In the recent decision, West Fraser Mills Ltd. v. British Columbia (Workers’ Compensation Appeal Tribunal), 2018 SCC 22, the Supreme Court of Canada upheld a workers’ compensation claim and an associated fine against a forestry company that owned the property where an independent contractor’s employee was fatally injured.
This case concerned a tree faller, employed by an independent contractor, who was fatally struck by a rotting tree within the area of a forest license held by West Fraser Mills Ltd. in British Columbia. West Fraser Mills employed a supervisor to oversee contractors at the start of projects, conduct pre-work planning, and assess contractors’ work. The supervisor met with the contractor and the faller before the work began. They completed a walk-through of one work area, but did not walk through or identify hazards in the second area where the fatality occurred.
The Workers’ Compensation Board (“WorkSafeBC”) investigated the workplace accident and found that West Fraser Mills failed to meet its obligations, as the “owner of a forestry operation”, to ensure that all activities of the forestry operation were planned and conducted safely, as required by the Occupational Health and Safety Regulation (the “Regulation”). Specifically, West Fraser Mills failed to take all reasonable steps to identify hazardous or potentially hazardous work conditions at the second work area, and ensure that the contractor met his duties as the employer. West Fraser Mills was fined $75,000 under the Workers Compensation Act (the “Act”).
West Fraser Mills appealed to the Workers’ Compensation Appeal Tribunal (the “Tribunal”). The Tribunal dismissed the appeal, but reduced the fine by 30% because of West Fraser Mills’ safety record and lack of intent to disregard the safety standards. The British Columbia Supreme Court and the Court of Appeal both upheld the Tribunal’s order.
The Supreme Court of Canada decision
On appeal to the Supreme Court of Canada (the “SCC”), West Fraser Mills argued, amongst other things, that the WorkSafeBC did not have the jurisdiction to issue a fine under the Act because the relevant provision (s. 196(1)) only permits fines against entities acting as an “employer.” West Fraser Mills argued that it was an “owner,” not an “employer.”
A majority of the SCC disagreed, upholding the Tribunal’s finding that West Fraser Mills was an “employer” under the Act. Thus, WorkSafeBC was within its jurisdiction to impose a fine against West Fraser Mills for the consequences arising from the same conduct that constituted a breach of its obligations as “owner of the forestry operation.” While West Fraser Mills was not the deceased’s employer, it was an employer in relation to the worksite, had a supervisor on site (albeit temporarily), and was registered with WorkSafeBC as an employer.

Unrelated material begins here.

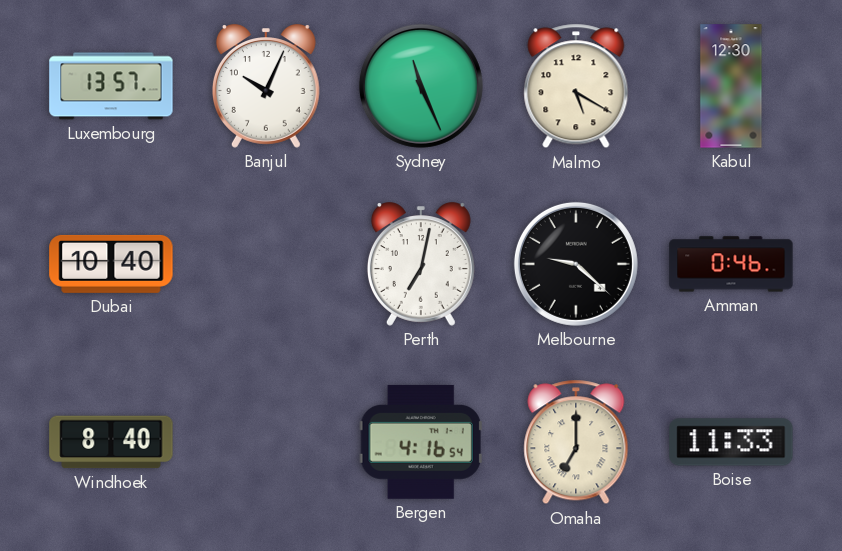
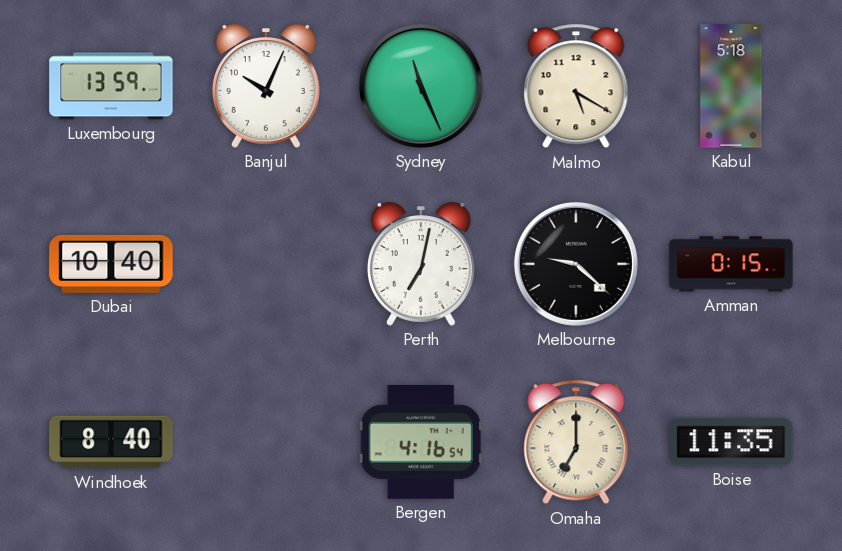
Luxembourg: 13:57 -> 13:59
Kabul: 12:30 -> 5:18
Amman: 0:46 -> 0:15
Boise: 11:33 -> 11:35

The SCC recognized that this decision extends the risk of incurring a fine to owners who employ people to fulfill their duties regarding the worksite where an accident occurs. Still, the majority endorsed this outcome, holding that it recognizes the complexity of overlapping and interacting roles on a worksite and will better ensure workplace health and safety. In the result, the majority dismissed the appeal.
This decision is an important reminder about an owner’s worksite safety obligations. Owners must ensure the health and safety of their own employees, as well as the employees of other contractors on site. Under BC’s workers’ compensation scheme, “owners” and “employers” can share responsibility for workplace safety with overlapping and interacting duties. To avoid incurring a fine, owners must take all reasonable precautions to prevent workplace accidents, even if the workers on their property are employed and supervised by independent contractors.